Your task: From top to bottom, return the listing exactly as it appears, omitting its images.

Data block:
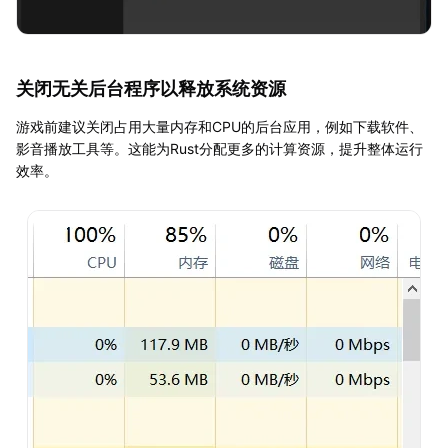
关闭无关后台程序以释放系统资源
游戏前建议关闭占用大量内存和CPU的后台应用，例如下载软件、
影音播放工具等。这能为Rust分配更多的计算资源，提升整体运行
效率。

Exercise result:
关闭无关后台程序以释放系统资源
游戏前建议关闭占用大量内存和CPU的后台应用，例如下载软件、
影音播放工具等。这能为Rust分配更多的计算资源，提升整体运行
效率。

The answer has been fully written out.